Hydroxytyrosol is an organic compound with the formula (HO)2C6H3CH2CH2OH. It is a phenylethanoid, i.e. a relative of phenethyl alcohol. Its derivatives are found in a variety of natural sources, notably olive oils and wines. Hydroxytyrosol is a colorless solid, although samples often turn beige during storage. It is a derivative, formally speaking, of catechol.

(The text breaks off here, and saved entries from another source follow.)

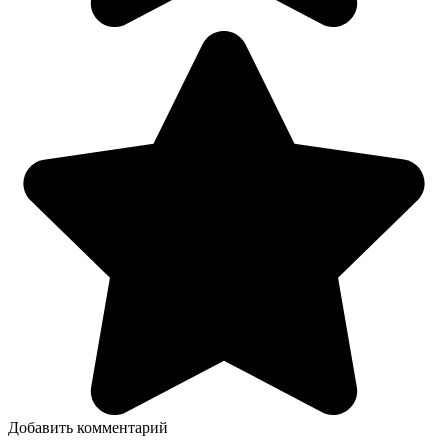
Добавить комментарий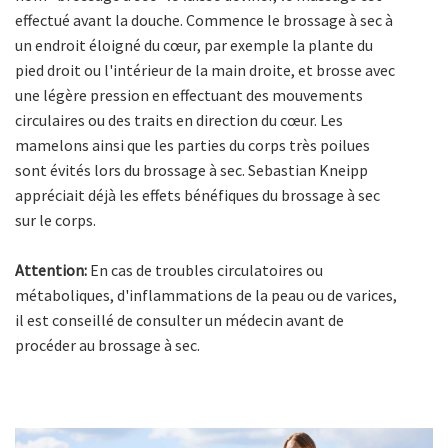
effectué avant la douche. Commence le brossage à sec à
un endroit éloigné du cœur, par exemple la plante du
pied droit ou l'intérieur de la main droite, et brosse avec
une légère pression en effectuant des mouvements
circulaires ou des traits en direction du cœur. Les
mamelons ainsi que les parties du corps très poilues
sont évités lors du brossage à sec. Sebastian Kneipp
appréciait déjà les effets bénéfiques du brossage à sec
sur le corps.
Attention:
En cas de troubles circulatoires ou
métaboliques, d'inflammations de la peau ou de varices,
il est conseillé de consulter un médecin avant de
procéder au brossage à sec.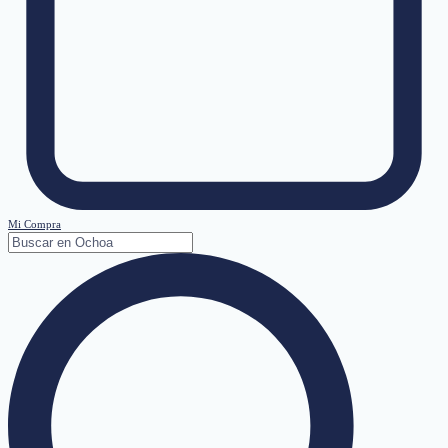
Mi Compra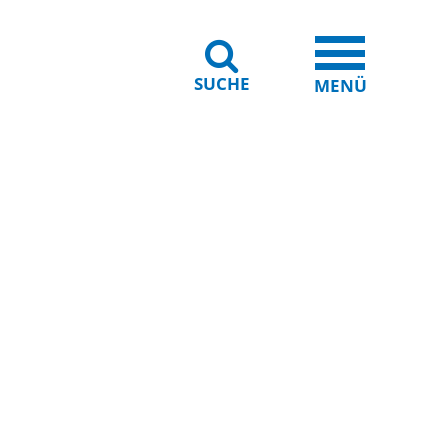
SUCHE
iheit
Leichte Sprache
MENÜ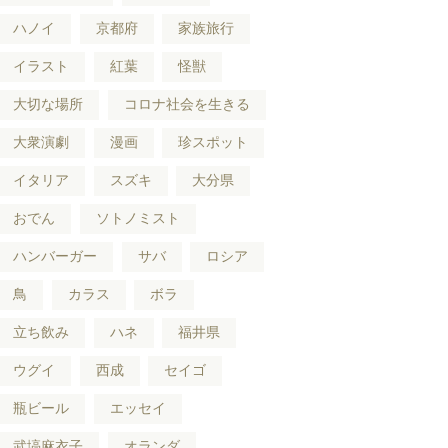
ハノイ
京都府
家族旅行
イラスト
紅葉
怪獣
大切な場所
コロナ社会を生きる
大衆演劇
漫画
珍スポット
イタリア
スズキ
大分県
おでん
ソトノミスト
ハンバーガー
サバ
ロシア
鳥
カラス
ボラ
立ち飲み
ハネ
福井県
ウグイ
西成
セイゴ
瓶ビール
エッセイ
武塙麻衣子
オランダ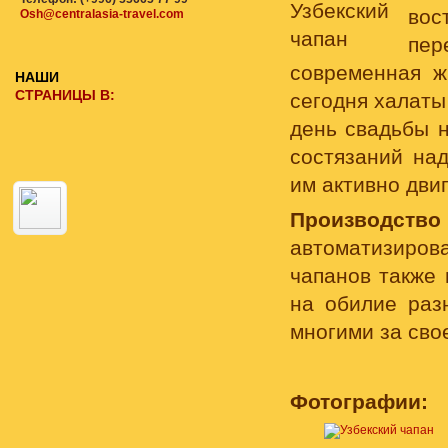
вос
Osh@centralasia-travel.com
пер
современная ж
НАШИ
СТРАНИЦЫ В:
сегодня халаты
день свадьбы 
состязаний на
им активно дви
Производств
автоматизирова
чапанов также
на обилие раз
многими за свое
Фотографии: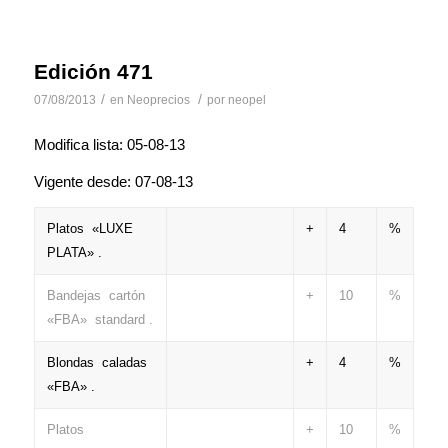
Edición 471
/
/
07/08/2013
en
Neoprecios
por
neopel
Modifica lista: 05-08-13
Vigente desde: 07-08-13
Platos «LUXE
+
4
%
PLATA» .
Bandejas cartón
+
10
%
«FBA» standard .
Blondas caladas
+
4
%
«FBA» .
Platos
+
10
%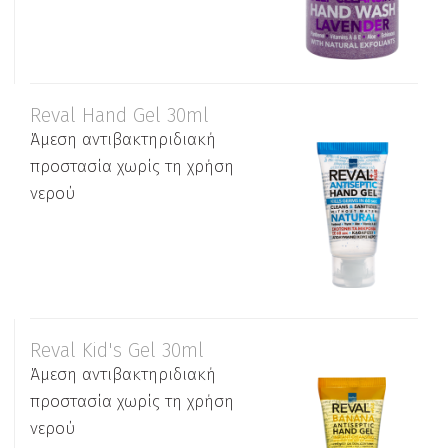
Reval Hand Gel 30ml
Άμεση αντιβακτηριδιακή
προστασία χωρίς τη χρήση
νερού
Reval Kid's Gel 30ml
Άμεση αντιβακτηριδιακή
προστασία χωρίς τη χρήση
νερού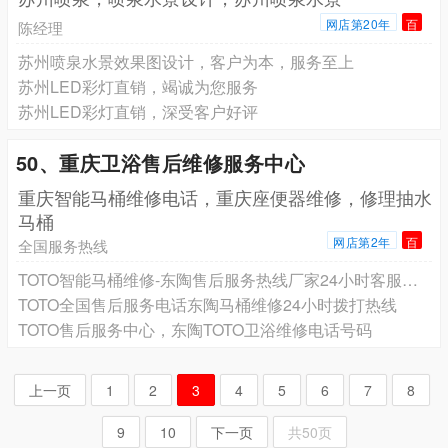
网店第20年
百
陈经理
苏州喷泉水景效果图设计，客户为本，服务至上
苏州LED彩灯直销，竭诚为您服务
苏州LED彩灯直销，深受客户好评
50、重庆卫浴售后维修服务中心
重庆智能马桶维修电话，重庆座便器维修，修理抽水
马桶
网店第2年
百
全国服务热线
TOTO智能马桶维修-东陶售后服务热线厂家24小时客服咨询
TOTO全国售后服务电话东陶马桶维修24小时拨打热线
TOTO售后服务中心，东陶TOTO卫浴维修电话号码
上一页
1
2
3
4
5
6
7
8
9
10
下一页
共50页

Hydroxytyrosol and its derivatives occur in olives and in wines.

==Occurrence==
===Olives===

Oleuropein, bitter compound, an ester of hydroxytyrosol found in green olive skin

The olives, leaves, and olive pulp contain large amounts of hydroxytyrosol derivative oleuropein, more so than olive oil. Unprocessed, green (unripe) olives contain between 4.3 and 116 mg of hydroxytyrosol per 100 g of olives, while unprocessed, black (ripe) olives contain up to 413.3 mg per 100 g. The ripening of an olive substantially increases the amount of hydroxytyrosol. Processed olives, such as the common canned variety containing iron(II) gluconate, contain little hydroxytyrosol, as iron salts are catalysts for its oxidation.

=== Food safety ===
Hydroxytyrosol is considered safe as a novel food for human consumption, with a no-observed-adverse-effect level of 50 mg/kg body weight per day, as evaluated by the European Food Safety Authority (EFSA).

In the United States, hydroxytyrosol is considered to be a safe ingredient (GRAS) in processed foods at levels of 5 mg per serving.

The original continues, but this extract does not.